**TASK TO CARRY OUT**
Retype, word for word, the lines from the first line of the entries through the line that holds "36 70 45 99 999"; leave out the pictures.

Saved data entries:
▬▬▬

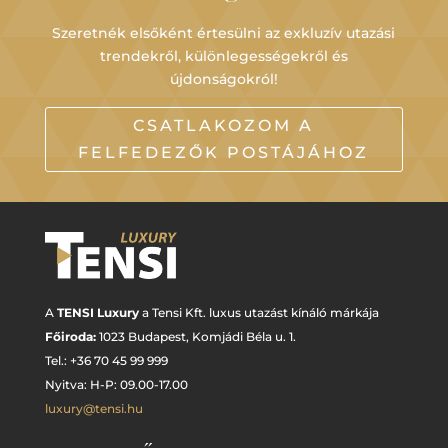
Szeretnék elsőként értesülni az exkluzív utazási
trendekről, különlegességekről és
újdonságokról!
CSATLAKOZOM A
FELFEDEZŐK POSTÁJÁHOZ
A
TENSI Luxury
a Tensi Kft. luxus utazást kínáló márkája
Főiroda:
1023 Budapest,
Komjádi Béla u. 1.
Tel.: +
36 70 45 99 999
Nyitva: H-P: 09.00-17.00
luxury@tensi.hu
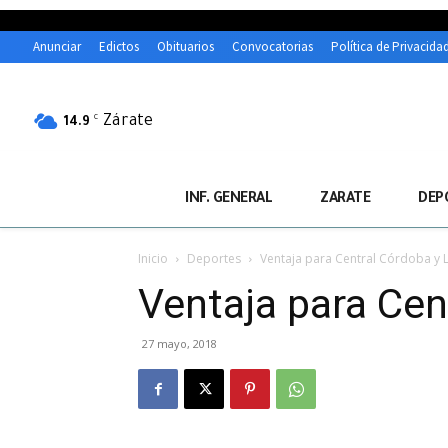
Anunciar
Edictos
Obituarios
Convocatorias
Política de Privacida
Zárate
C
14.9
INF. GENERAL
ZARATE
DEP
Inicio
Deportes
Ventaja para Central Córdoba y 
Ventaja para Cen
27 mayo, 2018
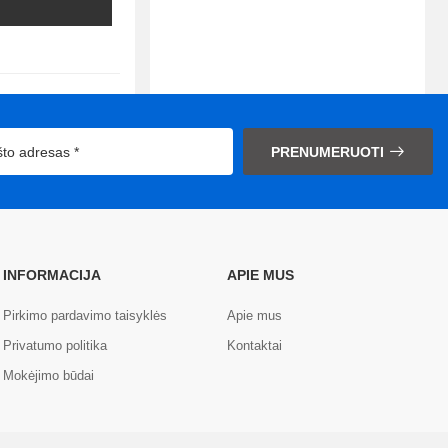
PRENUMERUOTI
INFORMACIJA
APIE MUS
Pirkimo pardavimo taisyklės
Apie mus
Privatumo politika
Kontaktai
Mokėjimo būdai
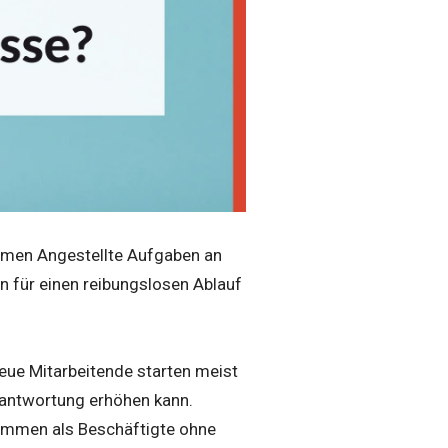
ehmen Angestellte Aufgaben an
 für einen reibungslosen Ablauf
Neue Mitarbeitende starten meist
rantwortung erhöhen kann.
nkommen als Beschäftigte ohne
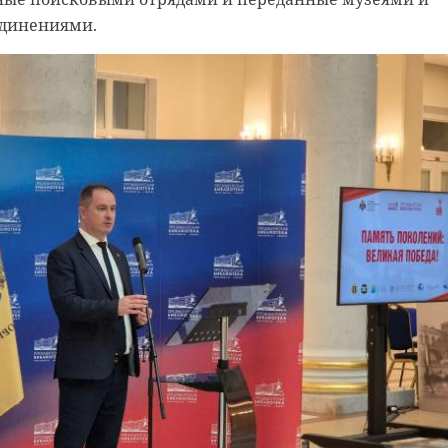
Правительства Ленинградской области.
единениями.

▬▬▬

**RESULT OF THE EXERCISE**
Szeretnék elsőként értesülni az exkluzív utazási
trendekről, különlegességekről és
újdonságokról!
CSATLAKOZOM A
FELFEDEZŐK POSTÁJÁHOZ
A
TENSI Luxury
a Tensi Kft. luxus utazást kínáló márkája
Főiroda:
1023 Budapest,
Komjádi Béla u. 1.
Tel.: +
36 70 45 99 999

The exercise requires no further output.